8th Sultan of Ahmadnagar
- Reign: 6 August 1595 – 18 August 1600
- Predecessor: Burhan Nizam Shah II
- Successor: Murtaza Nizam Shah II
- Regent: Chand Bibi
- Born: 1593
- Died: Unknown, after June 1633
- House: Nizam Shahi Dynasty
- Father: Ibrahim Nizam Shah

= Bahadur Nizam Shah =

Sultan of Ahmadnagar from 1595 to 1600

Bahadur Nizam Shah (1593 – after June 1633) was the Sultan of Ahmadnagar from 1595 to 1600. Only a small child when he gained the throne, he spent almost his entire reign under the regency of his great-aunt Chand Bibi.

==Life==
Born in 1593, Bahadur was the only son of Sultan Ibrahim Nizam Shah. Following his father's death in battle in August 1595, various nobles pressed the rights of opposing claimants to the throne, the most prominent being his cousin Ahmad Nizam Shah II. Bahadur, who was supported by his great-aunt Chand Bibi, was captured and imprisoned by Ahmad's chief benefactor, the Prime minister Miyan Manjhu. However, the latter was forced to leave Ahmadnagar city when the Mughal emperor Akbar dispatched his army to take advantage of the chaos.

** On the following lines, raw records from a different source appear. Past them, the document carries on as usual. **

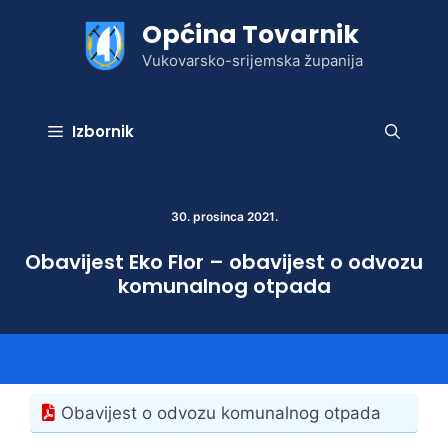
Preskoči
Općina Tovarnik
na
sadržaj
Vukovarsko-srijemska županija
Izbornik
30. prosinca 2021.
Obavijest Eko Flor – obavijest o odvozu
komunalnog otpada
Obavijest o odvozu komunalnog otpada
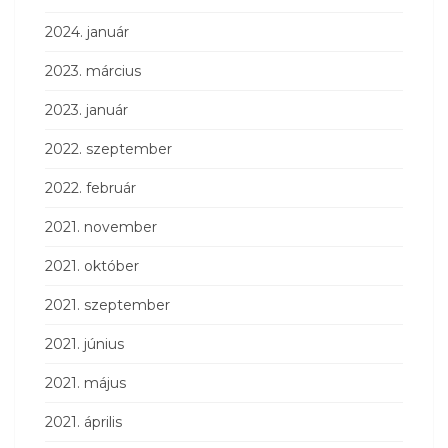
2024. január
2023. március
2023. január
2022. szeptember
2022. február
2021. november
2021. október
2021. szeptember
2021. június
2021. május
2021. április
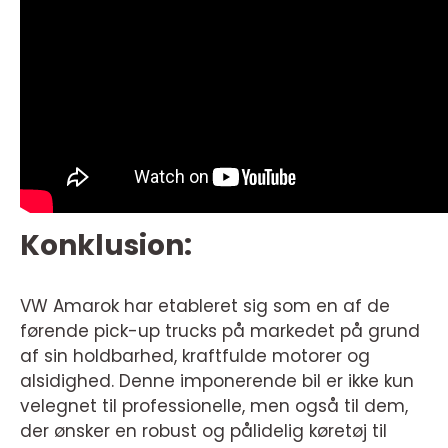
Konklusion:
VW Amarok har etableret sig som en af de
førende pick-up trucks på markedet på grund
af sin holdbarhed, kraftfulde motorer og
alsidighed. Denne imponerende bil er ikke kun
velegnet til professionelle, men også til dem,
der ønsker en robust og pålidelig køretøj til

Chand Bibi retook the city to oppose the Mughals and released Bahadur, proclaiming him sultan under the name Bahadur Nizam Shah.

Akbar's son Murad laid siege to the city on 18 December 1595 while Chand Bibi gained the support of the nobles for Bahadur's rule, including the powerful Bijapuri commander Ikhlas Khan. Following a failed assault by Murad which was thrown back by Chand Bibi, the Mughal prince chose to agree to a settlement in March 1596. In return for the kingdom accepting Mughal suzerainty and seceding the province of Berar, Murad withdrew his forces and recognised Bahadur as the ruler of Ahmadnagar. Chand Bibi was appointed regent for Bahadur by the nobles and administered the kingdom in his name.

However, in spite of the accord, skirmishes and intermittent fighting continued between Ahmadnagar and the Mughals. In 1599, Akbar launched another invasion of the Deccan Plateau, sending his younger son Daniyal against Ahmadnagar. After the city was besieged for several months, Chand Bibi eventually chose to surrender, on the condition of the lives of the garrison, as well as her and Bahadur being allowed to retire safely to Junnar. Disagreeing with her, one of her advisers, Hamid Khan, announced to the city that the Regent was in league with the Mughals. A frenzied mob subsequently stormed her apartments and murdered her. The ensuing confusion among the garrison rendered orderly defence impossible and on 18 August 1600, mines planted by the Mughals were detonated, resulting in the destruction of a large section of the city walls. The Mughal troops assaulted and occupied the Ahmadnagar, looting the fort of its valuables.

Bahadur himself was captured and sent, along with all the other children of the royal family, to Akbar at Burhanpur. From there, he was escorted to Gwalior Fort to be imprisoned. He was still confined to the fort in 1633, when he was also joined by his distant cousin Hussain Nizam Shah III. Bahadur's ultimate fate is unknown.